The problem now is that I couldn't find a place in the standard that would explain why this conversion needs to be split. The standard is pretty clear, in section 3.9.3/2, that cv-qualifiers do not apply to array types, and are, instead, carried over to the element type of the array. In other words, according to the standard, there is no difference between a "const array of T" and an "array of const T". And, therefore, this seems to contradict the standard.

It is possible that GCC and Clang take a bit of a short-cut and make an "array-reference" the same as a "pointer" (because it sort of is), or that they messed up a bit in the ordering of the conversions (which is unlikely). In any case, I could not find a definitive justification for this behavior in the standard. I hope someone does.

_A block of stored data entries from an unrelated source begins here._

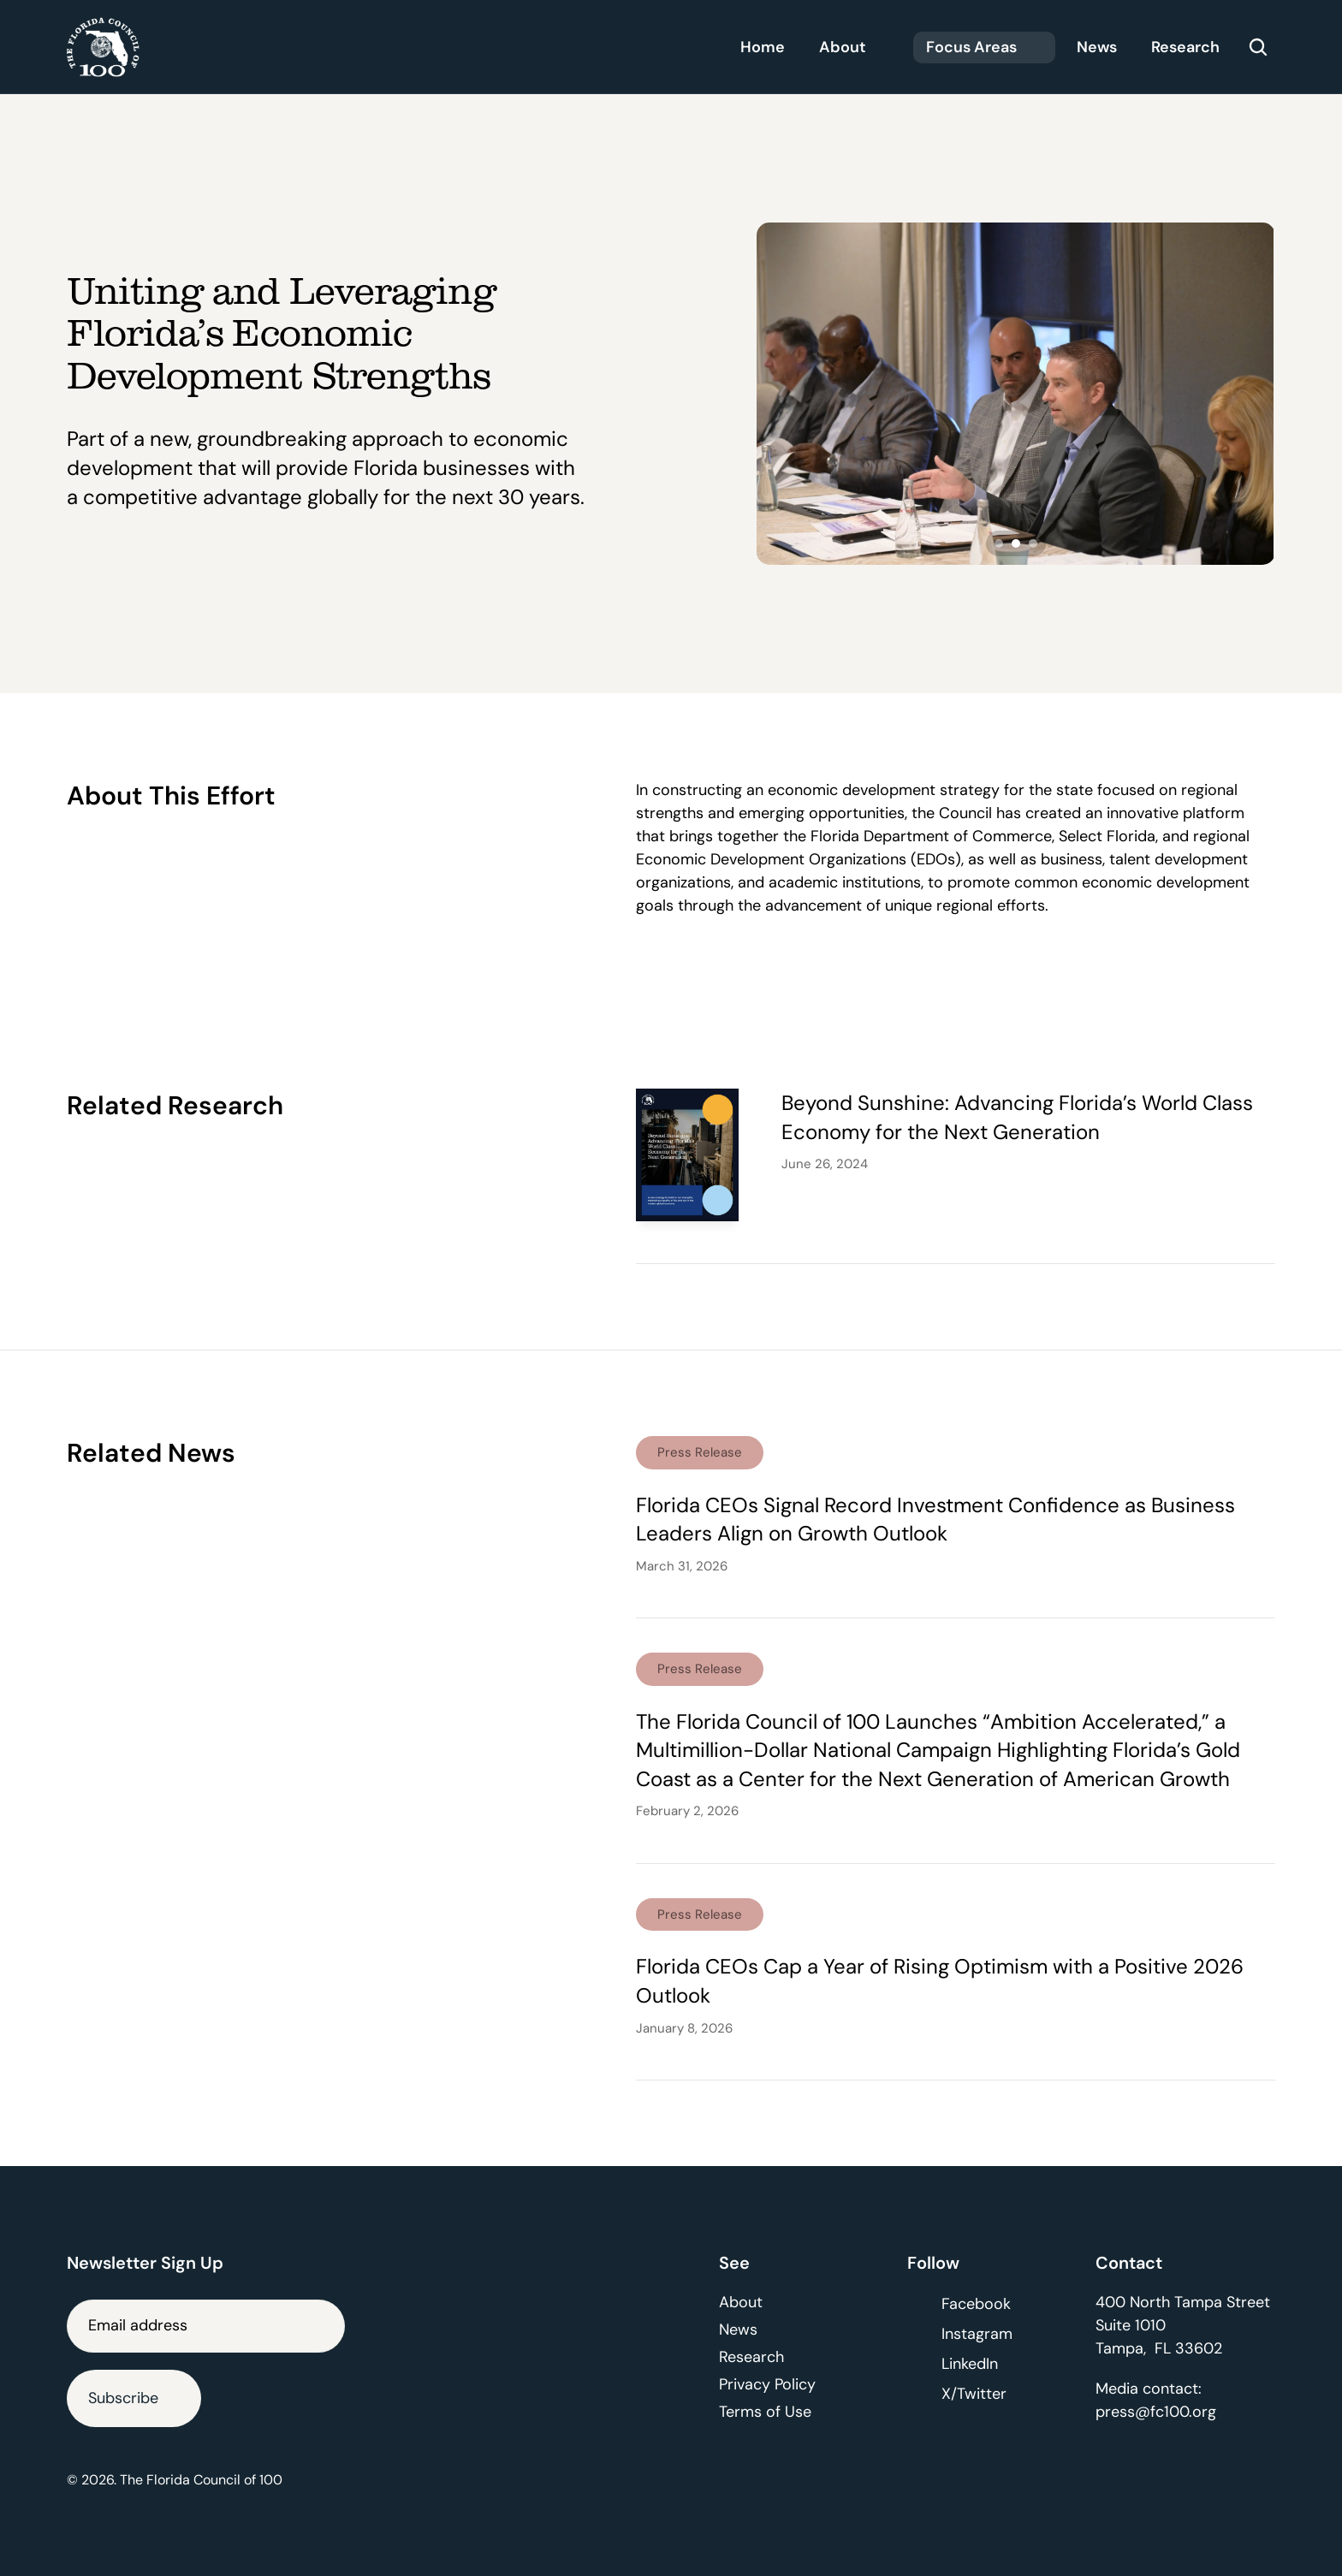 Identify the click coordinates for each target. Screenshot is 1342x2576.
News (738, 2329)
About (741, 2302)
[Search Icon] (1258, 47)
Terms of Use (765, 2411)
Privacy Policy (767, 2384)
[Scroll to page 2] (1015, 543)
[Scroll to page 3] (1035, 543)
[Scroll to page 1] (996, 543)
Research (751, 2357) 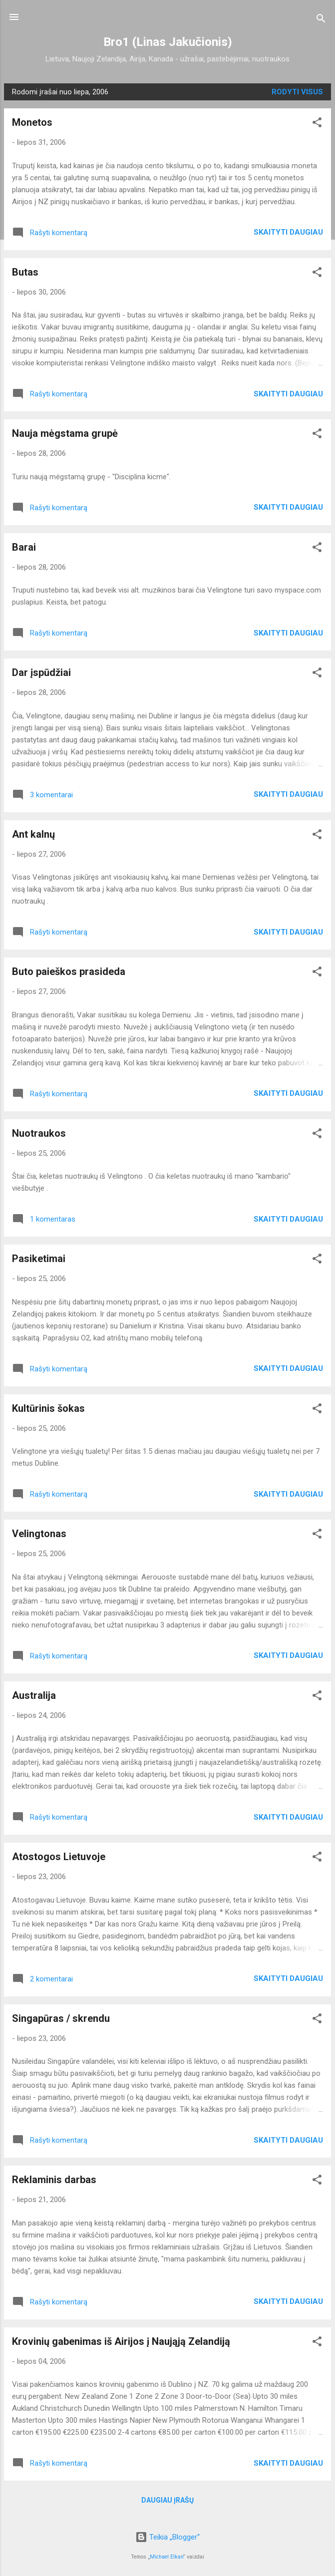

Another possible thing that could be at play here is alignment. As you probably know, elements of an array have to obey the alignment rules that pertain to them. If the alignment rules for int * are not the same as for int const * const (either because of the first or second const), then there is an obvious incompatibility, and hence, an error. Again, the standard says indeed that if the alignment rule is different there is a problem, but I could not find anything that suggests that a const pointer type would have a stricter (or different) alignment rule compared to a non-const pointer type, but it is not entirely impossible that there is such an incompatibility (knowing some of the archaic baggage that the C++ standard carries).

Anyways, this is my best shot at explaining this. I hope it can be at least somewhat enlightening.